Java needs an immutable byte string

Author : Keith Turner
Reviewer(s) : Christopher Tubbs, Mike Walch
10 Nov 2016

Fluo Data Model and Transactions

Fluo uses a data model composed of key/values. Each key has four fields : row,family,qualifier,visibility. Each of these key fields is a sequence of bytes. Fluo transactions read key/values from a snapshot of a table. Any changes a transaction makes is buffered until commit. At the time of commit the changes are only made if no other transaction modified any of the key values.
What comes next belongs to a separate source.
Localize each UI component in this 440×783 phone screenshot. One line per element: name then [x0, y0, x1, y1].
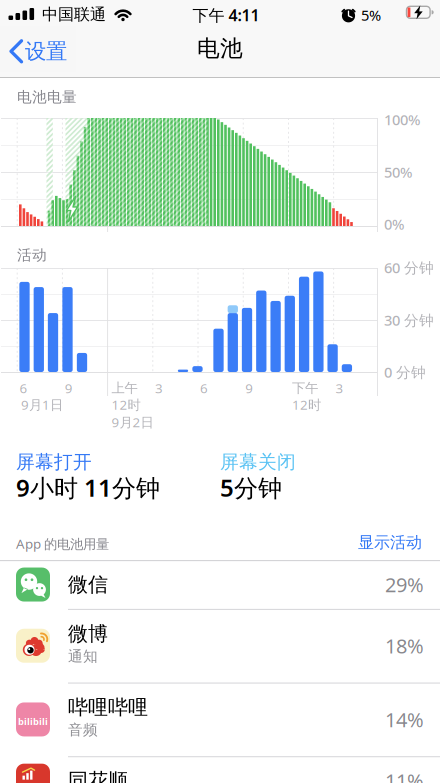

While designing the Fluo API we were uncertain about making Fluo’s basic POJOs mutable or immutable. In the end we decided to go with immutable types to make writing correct Fluo code easier. One of the POJOs we created was Bytes, an immutable wrapper around a byte array. We also created BytesBuilder, which is analagous to StringBuilder, and makes it easy and efficient to construct Bytes.

What about the copies?

Bytes requires a defensive copy at creation time. When we were designing Fluo’s API we were worried about this at first. However a simple truth became apparent. If the API took a mutable type, then all boundary points between the user and Fluo would require defensive copies. For example assume Fluo’s API took byte arrays and consider the following code.

//A Fluo transaction
Transaction tx = ...
byte[] row = ...

tx.set(row, column1, value1);
tx.set(row, column2, value2);
tx.set(row, column3, value3);

Fluo will buffer changes until a transaction is committed. In the example above since Fluo accepts a mutable row, it would be prudent to do a defensive copy each time set() is called above.
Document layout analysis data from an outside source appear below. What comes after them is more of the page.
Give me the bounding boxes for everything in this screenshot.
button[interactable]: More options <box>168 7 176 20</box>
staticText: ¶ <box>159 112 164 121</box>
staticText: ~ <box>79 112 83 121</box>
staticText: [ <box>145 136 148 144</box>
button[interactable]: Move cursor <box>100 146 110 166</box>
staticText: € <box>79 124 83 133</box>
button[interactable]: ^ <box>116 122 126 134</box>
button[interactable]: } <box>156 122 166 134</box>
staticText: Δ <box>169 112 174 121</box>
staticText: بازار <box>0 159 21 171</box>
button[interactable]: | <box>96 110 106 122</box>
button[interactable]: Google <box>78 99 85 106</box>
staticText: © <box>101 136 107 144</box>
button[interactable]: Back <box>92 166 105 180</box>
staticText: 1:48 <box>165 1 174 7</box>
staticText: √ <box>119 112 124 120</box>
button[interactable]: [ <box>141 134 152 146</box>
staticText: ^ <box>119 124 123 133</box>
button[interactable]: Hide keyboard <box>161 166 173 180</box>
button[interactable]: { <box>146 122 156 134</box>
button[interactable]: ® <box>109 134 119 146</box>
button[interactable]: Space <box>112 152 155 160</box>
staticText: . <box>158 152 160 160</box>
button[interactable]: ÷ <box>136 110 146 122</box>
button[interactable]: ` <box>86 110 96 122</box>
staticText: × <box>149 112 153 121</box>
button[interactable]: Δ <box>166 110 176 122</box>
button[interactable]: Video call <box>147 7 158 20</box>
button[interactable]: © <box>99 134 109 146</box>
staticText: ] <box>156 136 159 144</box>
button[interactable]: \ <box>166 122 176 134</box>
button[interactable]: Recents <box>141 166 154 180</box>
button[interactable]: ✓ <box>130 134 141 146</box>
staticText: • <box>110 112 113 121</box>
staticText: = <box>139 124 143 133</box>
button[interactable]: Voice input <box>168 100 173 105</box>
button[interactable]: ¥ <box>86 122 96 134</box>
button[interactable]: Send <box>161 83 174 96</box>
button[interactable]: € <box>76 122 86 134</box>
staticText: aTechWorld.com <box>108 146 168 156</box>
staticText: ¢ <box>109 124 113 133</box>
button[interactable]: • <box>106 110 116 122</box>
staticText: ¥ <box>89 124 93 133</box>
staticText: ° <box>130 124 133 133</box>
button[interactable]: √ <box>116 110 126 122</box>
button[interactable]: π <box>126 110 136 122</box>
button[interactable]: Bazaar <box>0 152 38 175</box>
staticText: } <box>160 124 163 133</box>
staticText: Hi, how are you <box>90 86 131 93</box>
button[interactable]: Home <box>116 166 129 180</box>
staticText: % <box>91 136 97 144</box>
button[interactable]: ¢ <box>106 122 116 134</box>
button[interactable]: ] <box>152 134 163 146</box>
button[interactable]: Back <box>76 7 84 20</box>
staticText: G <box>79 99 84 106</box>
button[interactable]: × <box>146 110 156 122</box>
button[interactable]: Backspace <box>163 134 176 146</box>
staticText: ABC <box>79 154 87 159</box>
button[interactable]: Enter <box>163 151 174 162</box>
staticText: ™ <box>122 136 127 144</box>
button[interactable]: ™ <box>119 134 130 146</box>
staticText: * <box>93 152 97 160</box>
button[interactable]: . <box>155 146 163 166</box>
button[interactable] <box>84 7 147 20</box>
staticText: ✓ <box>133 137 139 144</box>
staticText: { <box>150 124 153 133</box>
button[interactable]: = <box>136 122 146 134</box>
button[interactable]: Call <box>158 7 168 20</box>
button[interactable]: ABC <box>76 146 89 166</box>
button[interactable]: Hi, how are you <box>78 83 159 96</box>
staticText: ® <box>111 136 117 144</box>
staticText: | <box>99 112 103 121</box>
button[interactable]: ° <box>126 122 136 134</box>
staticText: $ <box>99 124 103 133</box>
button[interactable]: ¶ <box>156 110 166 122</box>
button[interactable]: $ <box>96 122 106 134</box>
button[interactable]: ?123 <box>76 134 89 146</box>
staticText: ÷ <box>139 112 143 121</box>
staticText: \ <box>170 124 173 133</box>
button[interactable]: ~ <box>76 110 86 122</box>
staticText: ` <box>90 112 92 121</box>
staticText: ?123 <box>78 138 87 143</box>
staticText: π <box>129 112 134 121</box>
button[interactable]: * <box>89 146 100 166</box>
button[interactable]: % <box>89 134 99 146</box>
In the code below where an immutable byte array wrapper is used, the calls to set() do not need to do a defensive copy. So when comparing the two examples, the immutable byte wrapper results in less defensive copies.

//A Fluo transaction
Transaction tx = ...
Bytes row = ...

tx.set(row, column1, value1);
tx.set(row, column2, value2);
tx.set(row, column3, value3);

We really did not want to create Bytes and BytesBuilder types, however we could not find what we needed in Java’s standard libraries. The following sections discuss some of the options we considered.

Why not use String?

Java’s String type is an immutable wrapper around a char array. In order to store a byte array in a String, Java must decode the byte array using a character set. Some sequences of bytes do not map in some characters sets. Therefore, trying to stuff arbitrary binary data in a String can corrupt the data. The following little program shows this, it will print false.
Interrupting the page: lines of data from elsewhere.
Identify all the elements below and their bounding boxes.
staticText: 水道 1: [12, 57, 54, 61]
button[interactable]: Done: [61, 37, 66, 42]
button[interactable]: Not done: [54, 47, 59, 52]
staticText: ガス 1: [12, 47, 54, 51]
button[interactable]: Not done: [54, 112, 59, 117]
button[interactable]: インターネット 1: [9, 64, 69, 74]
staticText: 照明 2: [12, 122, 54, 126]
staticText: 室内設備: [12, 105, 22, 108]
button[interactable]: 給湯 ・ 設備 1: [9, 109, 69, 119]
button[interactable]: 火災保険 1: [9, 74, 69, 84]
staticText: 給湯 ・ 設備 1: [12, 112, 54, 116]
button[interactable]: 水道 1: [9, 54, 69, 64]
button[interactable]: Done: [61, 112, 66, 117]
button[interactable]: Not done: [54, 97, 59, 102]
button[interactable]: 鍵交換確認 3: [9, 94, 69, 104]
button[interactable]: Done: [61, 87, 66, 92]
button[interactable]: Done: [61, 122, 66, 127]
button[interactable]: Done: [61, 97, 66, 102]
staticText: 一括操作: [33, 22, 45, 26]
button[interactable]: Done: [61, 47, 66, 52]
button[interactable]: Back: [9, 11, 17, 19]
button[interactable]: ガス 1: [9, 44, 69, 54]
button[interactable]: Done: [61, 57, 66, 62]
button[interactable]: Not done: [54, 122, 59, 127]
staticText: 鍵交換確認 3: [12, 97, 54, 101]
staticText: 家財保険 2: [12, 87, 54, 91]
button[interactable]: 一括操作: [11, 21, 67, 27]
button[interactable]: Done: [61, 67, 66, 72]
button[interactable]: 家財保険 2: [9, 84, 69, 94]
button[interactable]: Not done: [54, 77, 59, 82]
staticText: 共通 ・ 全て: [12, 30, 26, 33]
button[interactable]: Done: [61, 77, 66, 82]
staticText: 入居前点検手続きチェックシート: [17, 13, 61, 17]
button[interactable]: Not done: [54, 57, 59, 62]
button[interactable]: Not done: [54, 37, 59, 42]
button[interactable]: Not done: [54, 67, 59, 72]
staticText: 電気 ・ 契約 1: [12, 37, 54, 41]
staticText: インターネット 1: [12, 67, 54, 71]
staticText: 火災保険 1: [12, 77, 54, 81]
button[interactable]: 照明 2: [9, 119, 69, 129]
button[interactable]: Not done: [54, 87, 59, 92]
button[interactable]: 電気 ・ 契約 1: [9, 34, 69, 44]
    byte bytes1[] = new byte[256];
    for(int i = 0; i<255; i++)
      bytes1[i] = (byte)i;

    byte bytes2[] = new String(bytes1).getBytes();

    System.out.println(Arrays.equals(bytes1, bytes2));

String can be made to work by specifying an appropriate character set. The following program will print true. However, this is error prone and inefficient. It’s error prone in the case where the character set is wrong or omitted. It’s inefficient because it results in copying from byte arrays to char arrays and visa versa. Also, char arrays use twice as much memory.

    byte bytes1[] = new byte[256];
    for(int i = 0; i<255; i++)
      bytes1[i] = (byte)i;

    String str = new String(bytes1, StandardCharsets.ISO_8859_1);
    byte bytes2[] = str.getBytes(StandardCharsets.ISO_8859_1);

    System.out.println(Arrays.equals(bytes1, bytes2));

Why not use ByteBuffer?

A read only ByteBuffer might seem like it would fit the bill of an immutable byte array wrapper. However, the following program shows two ways that ByteBuffer falls short. ByteBuffers are great for I/O, but it would not be prudent to use them when immutability is desired.

    byte[] bytes1 = new byte[] {1,2,3,(byte)250};
    ByteBuffer bb1 = ByteBuffer.wrap(bytes1).asReadOnlyBuffer();

    System.out.println(bb1.hashCode());
    bytes1[2]=89;
    System.out.println(bb1.hashCode());
    bb1.get();
    System.out.println(bb1.hashCode());

The program above prints the following, which is less than ideal :

747721
830367
26786

This little program shows two things. First, the only guarantee we are getting from asReadOnlyBuffer() is that bb1 can not be used to modify bytes1. However, the originator of the read only buffer can still modify the wrapped byte array. Java’s String and Fluo’s Bytes avoid this by always copying data into an internal private array that never escapes.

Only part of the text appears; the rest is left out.